More than just superficially changing the name, APAP committed to a new program to help artists become members,

In addition to the updated name, this year the organization has introduced a pilot initiative called Artist Access, a one-year introductory membership program allowing qualified individual professional artists who have never been an organizational member of APAP, and who have never attended APAP as a full registrant, to become an APAP member and attend its annual members conference at reduced rates. More information is found at artistaccess.apap365.org.

Certainly, there is more work to be done to help everyone feel like an equal member of the respective organizations. (As with my cable company’s special pricing, I wonder where are the discount and benefits for long term loyal artists who have felt marginalized.) The format of the artist/agent/presenter interactions at the conferences often leave all involved feeling uncomfortable.
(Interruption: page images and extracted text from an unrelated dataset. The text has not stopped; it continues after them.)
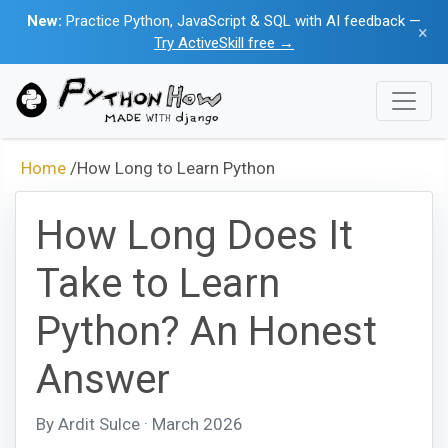
New:
Practice Python, JavaScript & SQL with AI feedback —
×
Try ActiveSkill free →
Home
/
How Long to Learn Python
How Long Does It
Take to Learn
Python? An Honest
Answer
By Ardit Sulce · March 2026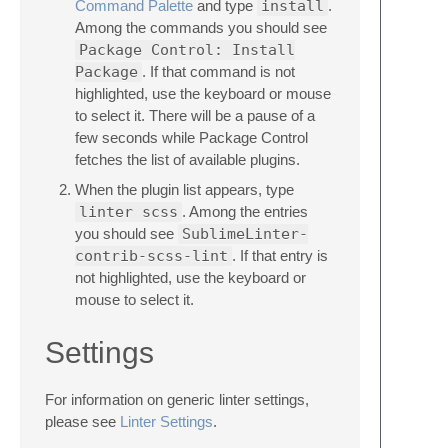
Command Palette
and type
install
.
Among the commands you should see
Package Control: Install
Package
. If that command is not
highlighted, use the keyboard or mouse
to select it. There will be a pause of a
few seconds while Package Control
fetches the list of available plugins.
When the plugin list appears, type
linter scss
. Among the entries
you should see
SublimeLinter-
contrib-scss-lint
. If that entry is
not highlighted, use the keyboard or
mouse to select it.
Settings
For information on generic linter settings,
please see
Linter Settings
.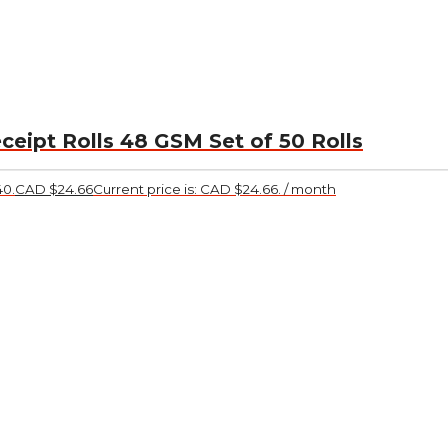
ceipt Rolls 48 GSM Set of 50 Rolls
40.
CAD $
24.66
Current price is: CAD $24.66.
/ month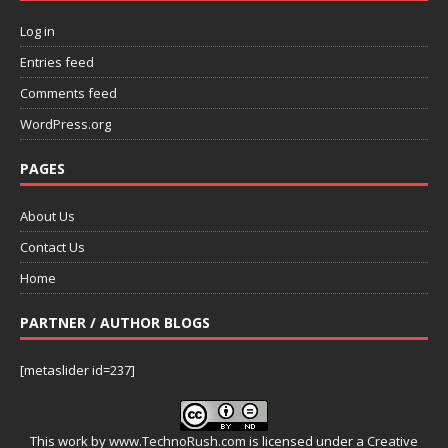
Log in
Entries feed
Comments feed
WordPress.org
PAGES
About Us
Contact Us
Home
PARTNER / AUTHOR BLOGS
[metaslider id=237]
This work by
www.TechnoRush.com
is licensed under a
Creative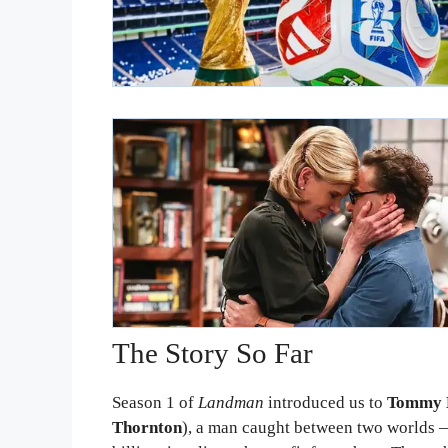
The Story So Far
Season 1 of
Landman
introduced us to
Tommy 
Thornton
), a man caught between two worlds — 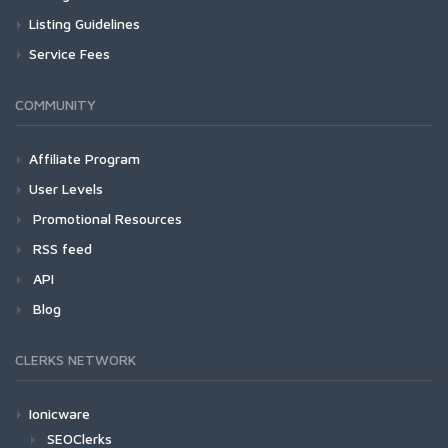
Listing Guidelines
Service Fees
COMMUNITY
Affiliate Program
User Levels
Promotional Resources
RSS feed
API
Blog
CLERKS NETWORK
Ionicware
SEOClerks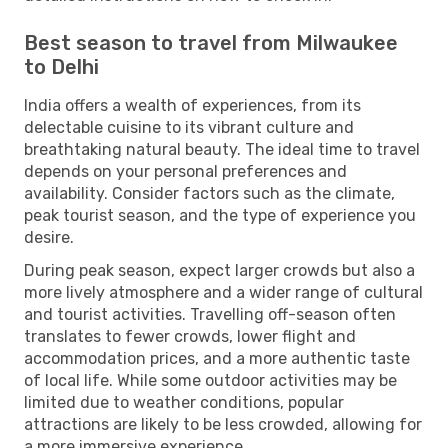
Best season to travel from Milwaukee
to Delhi
India offers a wealth of experiences, from its
delectable cuisine to its vibrant culture and
breathtaking natural beauty. The ideal time to travel
depends on your personal preferences and
availability. Consider factors such as the climate,
peak tourist season, and the type of experience you
desire.
During peak season, expect larger crowds but also a
more lively atmosphere and a wider range of cultural
and tourist activities. Travelling off-season often
translates to fewer crowds, lower flight and
accommodation prices, and a more authentic taste
of local life. While some outdoor activities may be
limited due to weather conditions, popular
attractions are likely to be less crowded, allowing for
a more immersive experience.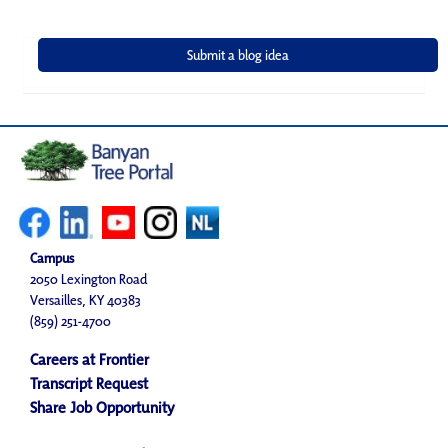
Campus
2050 Lexington Road
Versailles, KY 40383
(859) 251-4700
Careers at Frontier
Transcript Request
Share Job Opportunity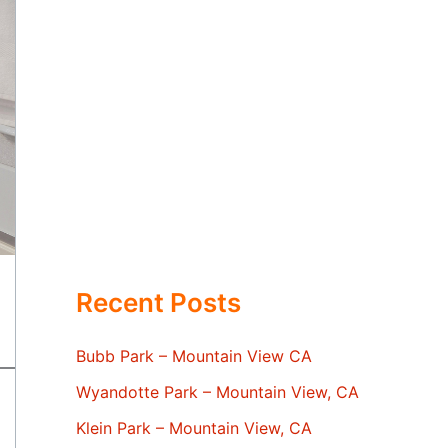
Recent Posts
Bubb Park – Mountain View CA
Wyandotte Park – Mountain View, CA
Klein Park – Mountain View, CA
There have been efforts to change this situation. Over a decade ago, the Western Arts Alliance started experimenting with the physical layout of their conference, seeking to change the power dynamic.  Along with the name change, last week OAPN expressed their commitment to making attendance at their conference feel less confrontational by shifting the focus to a block booking format where artists, agents and presenting organizations sit down and try to set up beneficial routing arrangements that save the presenters money and get the artists working.

It will be interesting to see how these efforts develop and what new initiatives emerge to address concerns about the state of this corner of the creative and culture industry.

The Battle Against Ticket Brokers Inflating Prices Has Been Waged For Over A Century

by:

Joe Patti

I re-discovered an interesting story I had nearly forgotten about.

You may be grateful when you go around with posters for your event and businesses agree to display them for free. At one time in NYC, Broadway theaters would give merchants tickets in exchange for displaying posters. That practice contributed to a precursor of the famous TKTS booth in Times Square where one can purchase discounted tickets.

Apparently in 1894 tobacconist Joseph Leblang started taking tickets he got, as well as those he collected from other shopkeepers, and sold them at a steeply discounted rate.  While the shows may have initially been upset by him re-selling tickets he got for free, he was selling so much that the theaters began to send their surplus to him.

Today it’s known as The Broadway League, but in 1905 it was called the Producing Managers’ Association and Leblang’s relationship with them rotated between adoration and contempt. Most Broadway producers were personal friends of Leblang, but loathed his business model, which they charged lessened the value of their product. They made a number of attempts to run Leblang out of the business, but as Leblang went on to save a number of Broadway shows from closure he became an integral part of the Broadway show landscape.

Interestingly, both Leblang and the Producing Managers’ Association disliked ticket brokers because they contributed to ticket speculation which alienated audiences. It just goes to show how long the effort to stop ticket brokers from reselling tickets at sky high prices has been going on. Leblang was just beginning to see success with a plan to limit their impact when he died.

As Ken Davenport wrote in The Producer’s Perspective,

Joe took something that was handed to him, and turned it into a business. At the same time, he revolutionized an industry.

The irony is that a zillion other shop owners were given those free tickets. They all could have done the same thing. They all could have made that money . . . and more importantly . . . made that significant impact.

Opportunities are out there. You just have to keep your eyes open, and then act on them.